I was alone with him one night, leaning against my father’s car in the parking lot above the row of houses of our neighborhood, after the other friends congregated around “El Chele” Medrano, the feared dad of a pretty girl who had been my playmate since I was 3, to hear him speak of sex and whores and why Jesus really sweated blood with Mary Magdalene in the desert. Juancito and I stayed apart, pondering hard on the infinite nature of the universe and the relentless nature of its laws, and came to that point where the mind wakes up into a sense of timelessness and ceases to be his mind or my mind, and it becomes a book of ideas that said that, out of the infinite number of solar systems, there had to be others with life like ours, or even life unlike ours but conscious and alive. The mind speculated that any mind which wakes up to the realization of its universality would wonder, perhaps at that very moment, if there was perhaps another mind pondering the same question about the existence of other minds like this one that is thinking right now; and just like that, we looked up to the night sky and realized that, at this very fleetingly eternal moment, another child like Juancito and me was looking up towards the infinite space above him and wondered about us. The mind who wonders seemed to breach the dark gulf separating one from another, and there was just the wonderment of having, for a moment, touched another.

After this and other conversations of religion, politics, philosophy and things, life took over, and I lived the life for me, and he went on to his revolutionary calling. I overheard once that conversation when his aunt, the nurse, the one who took him in her home and once saved me from the toys I had shoved into my nose to see how far my hole went. It was that conversation where the mother figure tells him to be careful, that he is taking too many risks, that he could end up dead or tortured, that he should study and prepare himself for a good future and a good family, that he is smart and good and therefore must not throw everything away, that “be careful and think of us who love you and will miss you,” and that the revolution he is struggling for will never happen and is all a farce and everyone is for himself and more good can be done by staying in school and raising a family. Yes, I heard that conversation, and I heard his response, loving and kind as when he talked to me, and just as full of splendor were his words when he told his aunt that what we are doing, this our thing, is not for us, that we will never see the benefits of our work, that it was for the future of humanity and that others in distant times will live the life that is right and just and good. This is not for me, not for us. It is for the future of humanity.

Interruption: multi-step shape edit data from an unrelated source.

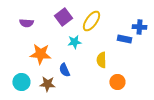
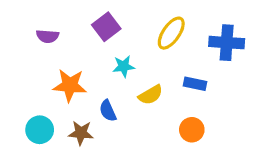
yellow ellipse: (91, 21) -> (171, 33), moved
blue cross: (139, 27) -> (227, 43), size x1.5
blue rectangle: (124, 39) -> (195, 84), moved
yellow semicircle: (101, 60) -> (151, 95), moved, turned -119

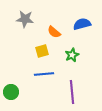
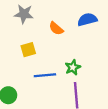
yellow square: (42, 51) -> (28, 50), moved
green star: (72, 55) -> (73, 67), moved

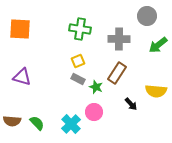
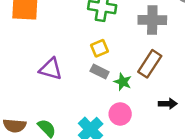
purple triangle: (22, 77) -> (51, 69), moved
black arrow: (131, 104) -> (168, 104), turned -48

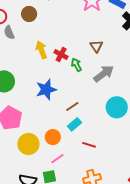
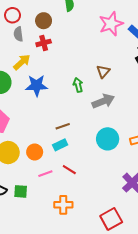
yellow arrow: (41, 50) -> (22, 62), moved, turned 54
red cross: (61, 54) -> (44, 43), moved, turned 32
blue star: (46, 90) -> (37, 85), moved
pink line: (57, 159) -> (45, 174), moved

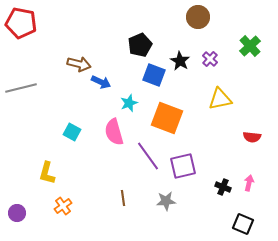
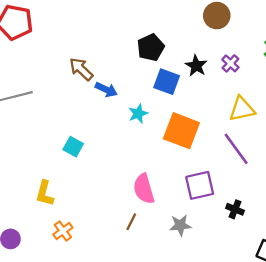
brown arrow: (79, 64) -> (81, 69), turned -150
pink semicircle: (114, 132) -> (144, 189), moved
purple line: (148, 156) -> (236, 149), moved
black cross: (223, 187) -> (235, 209), moved
brown line: (123, 198) -> (131, 222), turned 35

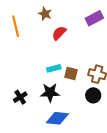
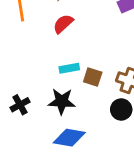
red semicircle: (59, 33) -> (63, 24), moved

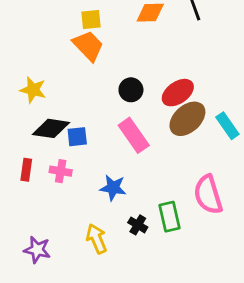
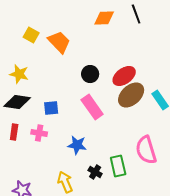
yellow square: (91, 20) -> (31, 35), moved, turned 35
black diamond: (51, 128) -> (17, 102), moved

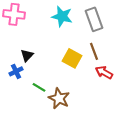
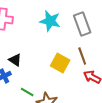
black triangle: (27, 55) -> (15, 60), turned -40

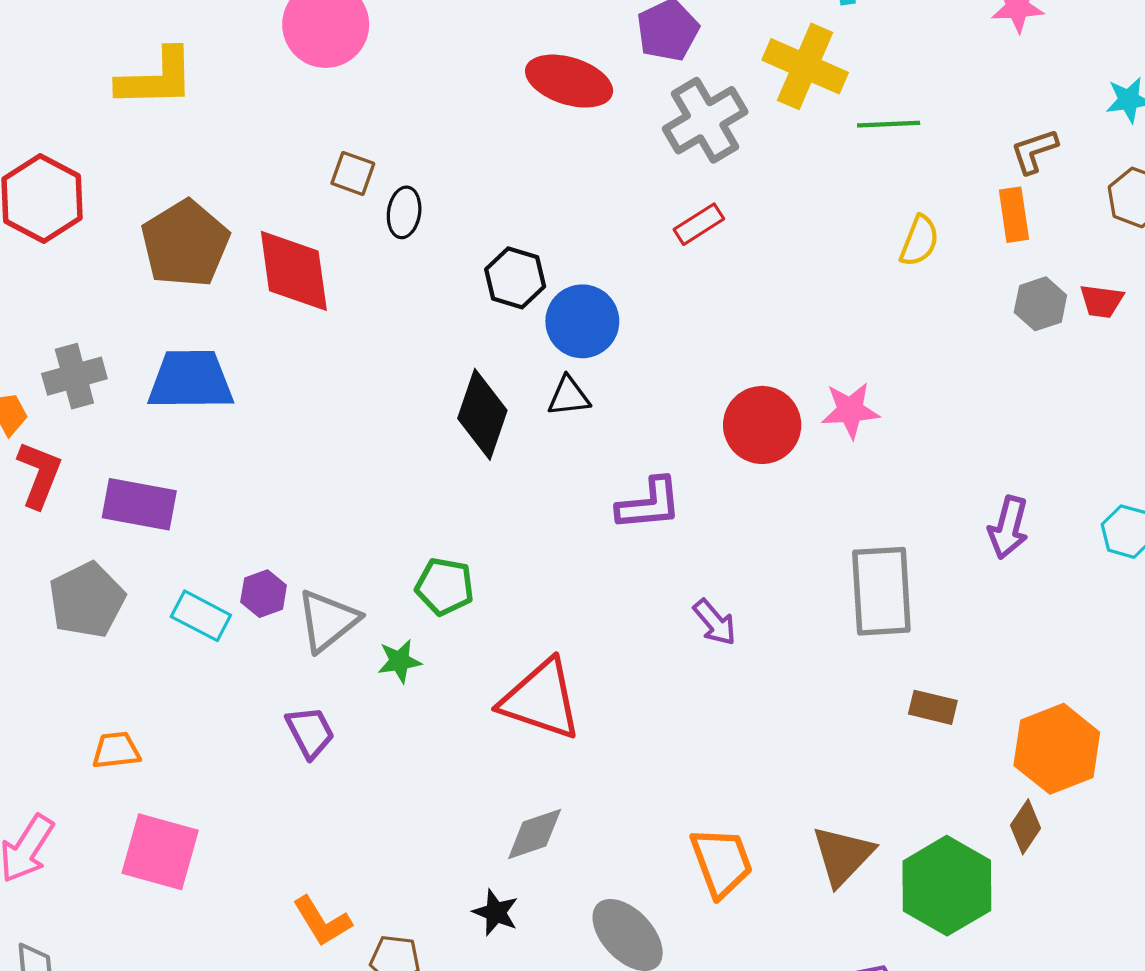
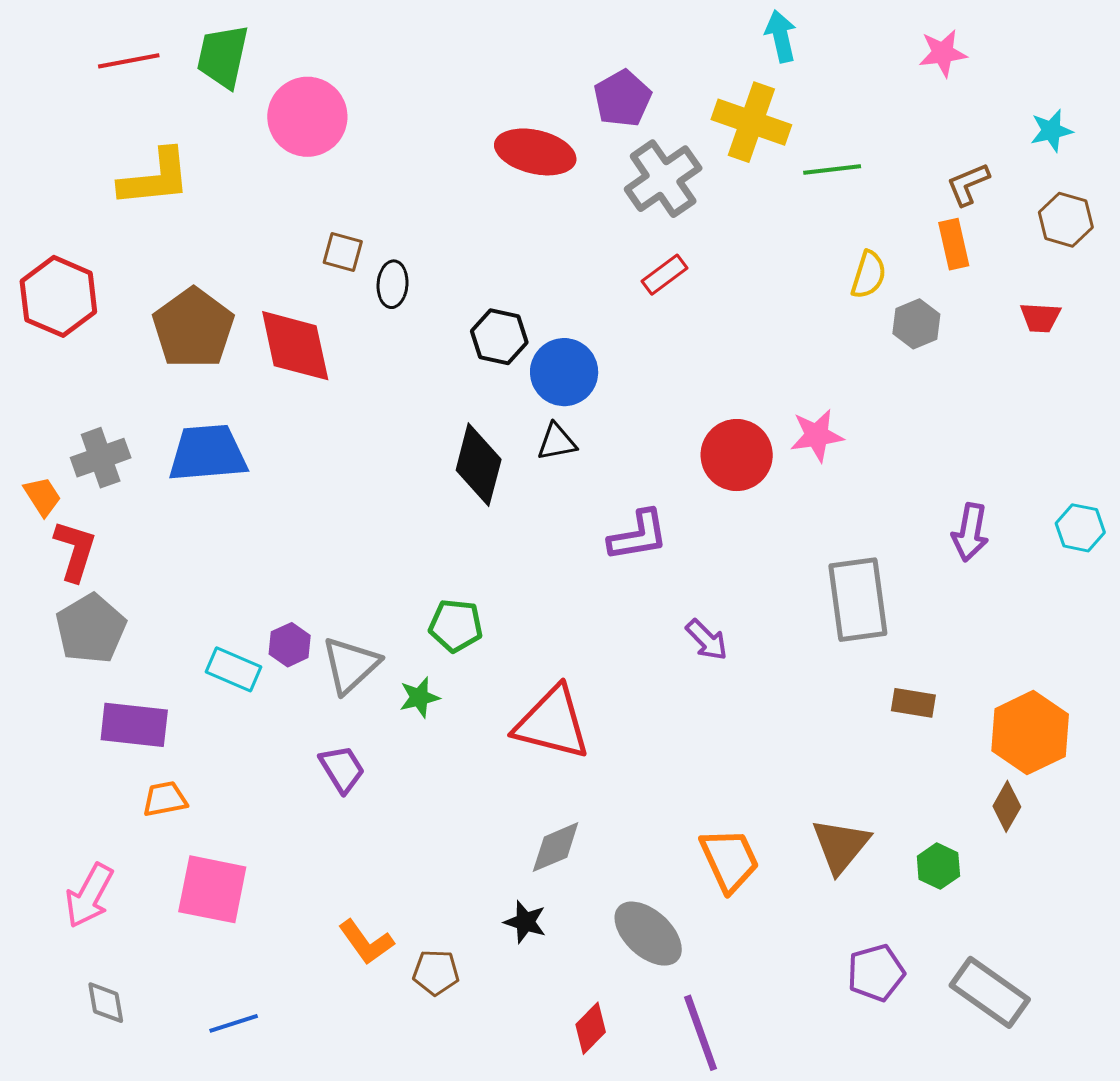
gray hexagon: (1040, 304) -> (916, 324), moved
purple rectangle: (139, 504) -> (134, 725), moved
gray pentagon: (87, 600) -> (91, 629), moved
green hexagon: (947, 886) -> (938, 866), size x0.5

That was the last I heard of him. Juancito became a “disappeared”—a victim of a repressive paramilitary government for whom Juancito was a terrorist, a public enemy, the disease of the world coming from outside to disrupt their world of possessions and private wealth and the rule of arms. Juancito disappeared and was never, ever found. His happy, tender voice full of hope and smiles was never heard again.

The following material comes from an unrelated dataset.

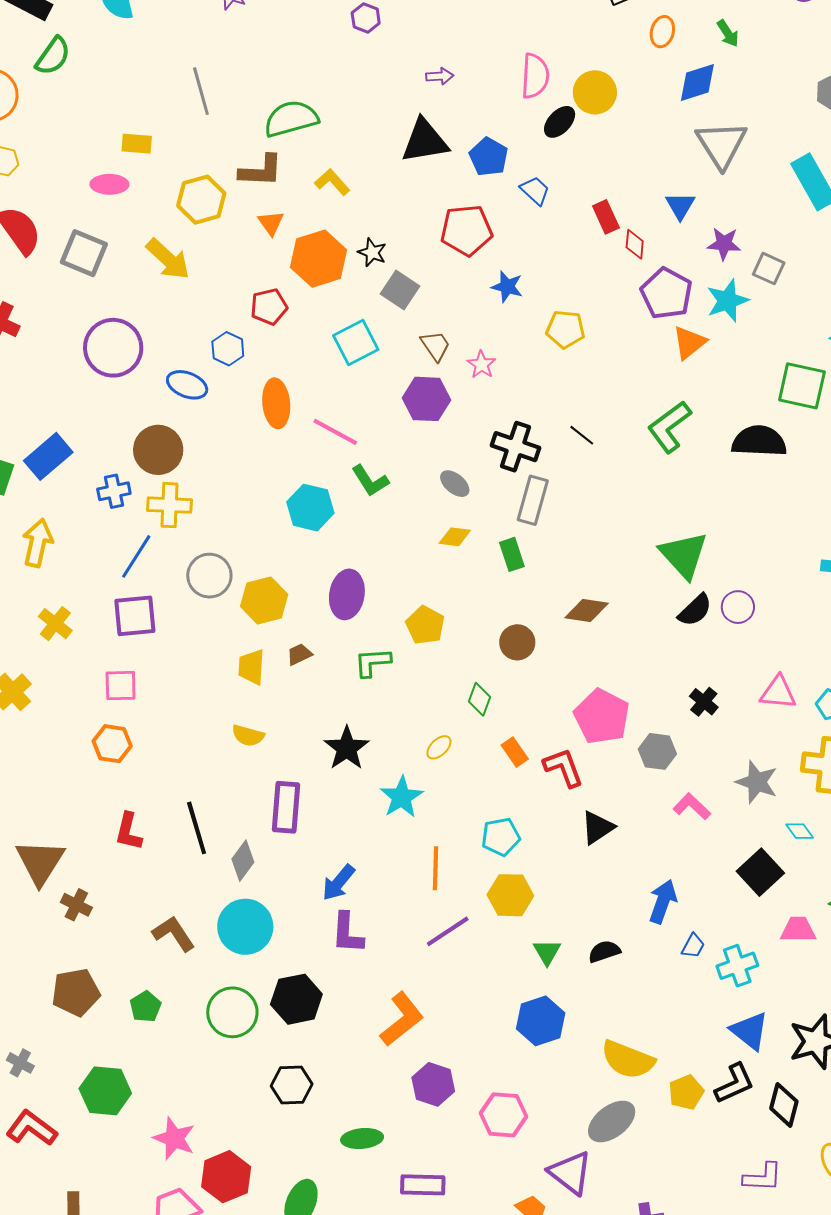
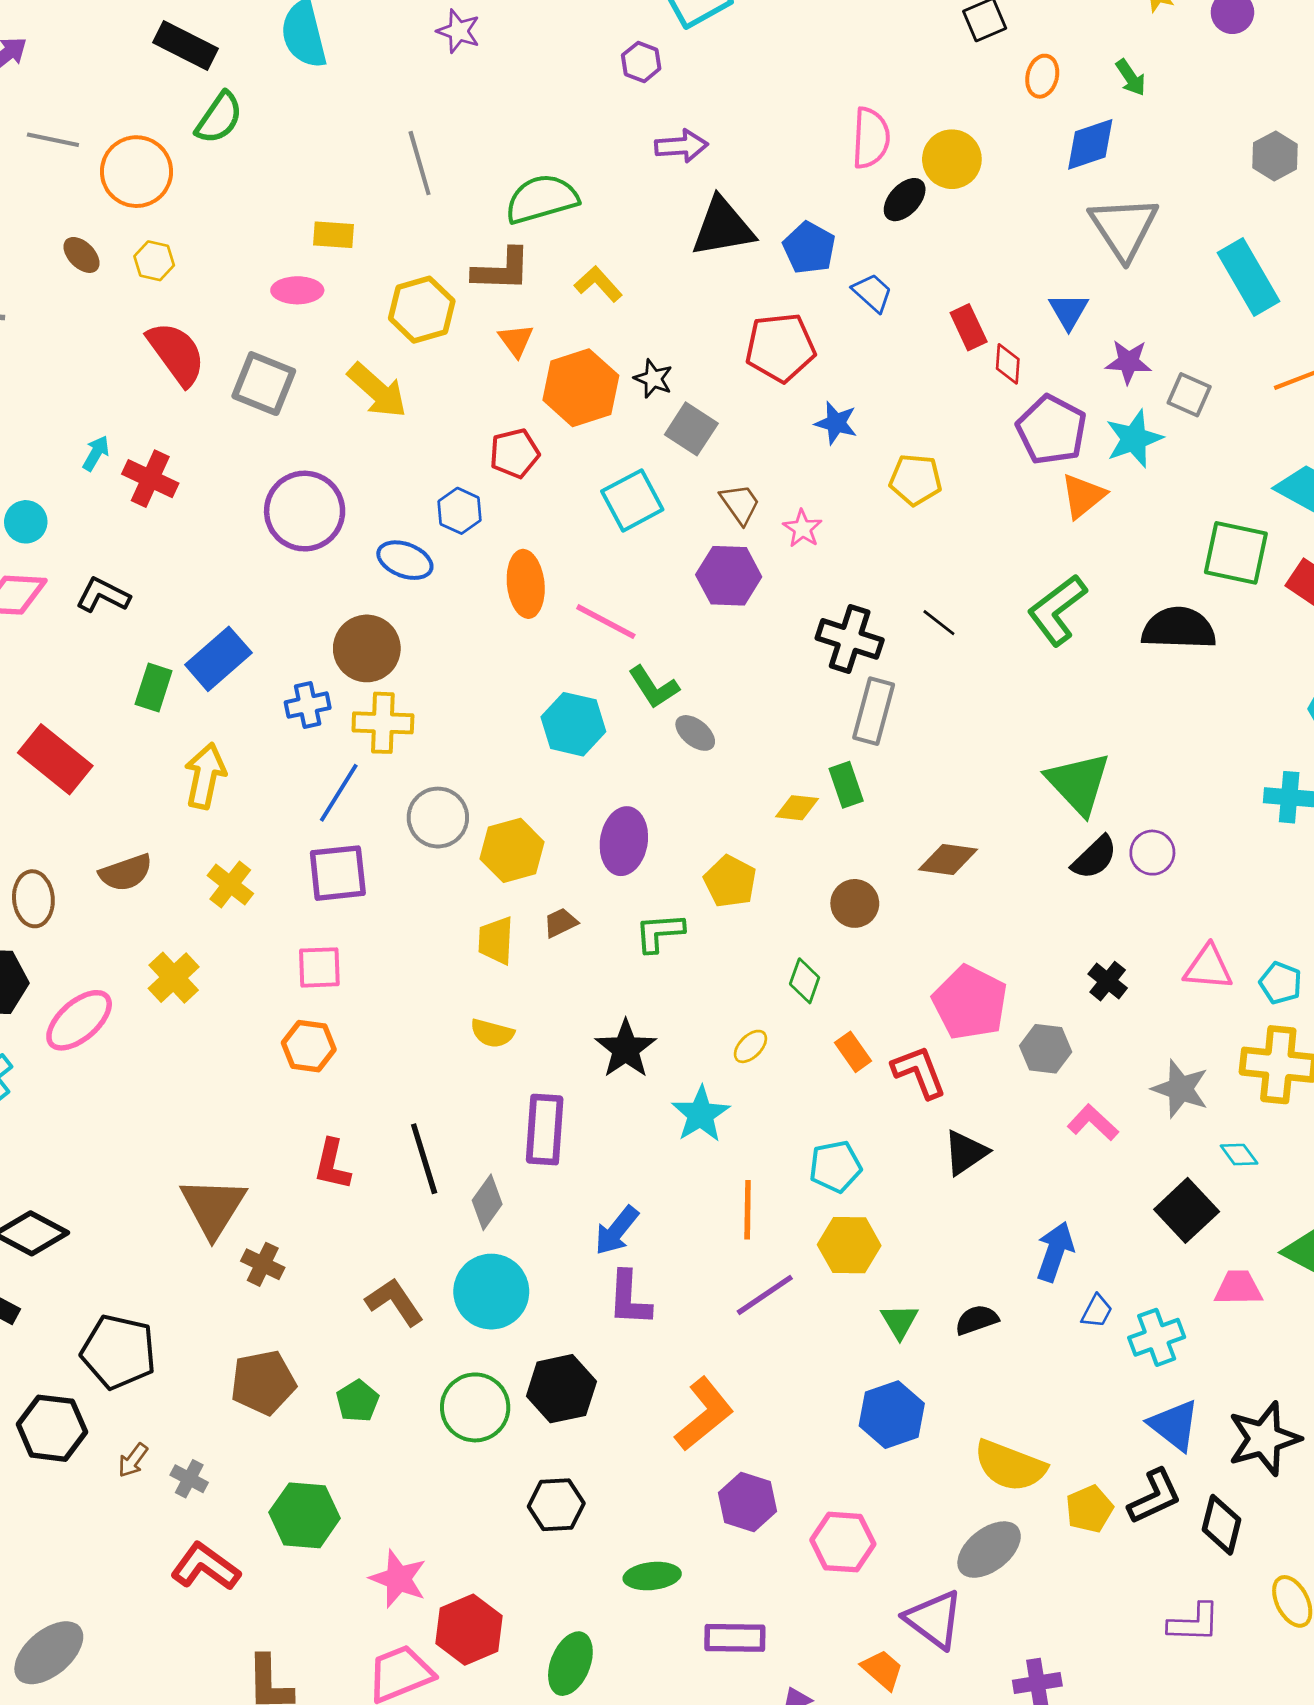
purple arrow: (440, 76) -> (681, 146), moved, size x1.4
gray ellipse: (455, 484) -> (695, 733), moved
yellow diamond: (455, 537) -> (797, 808), moved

There is a silent void where you used to be. I called you “Juancito” when you were older than me, and I call you “Juancito” now that I am older and you are still a very young man. It hurts, Juancito, to know you gone, to intuit you tortured and killed. I have kept our talks in my most intimate abode, and once in a while I look across the gulf of time and space and I see your face looking up into my eyes with a wide-eyed child next to you, wondering if I see you and if I am also thinking about you and know that there is another out there in this limitless, free, and revolutionary vastness.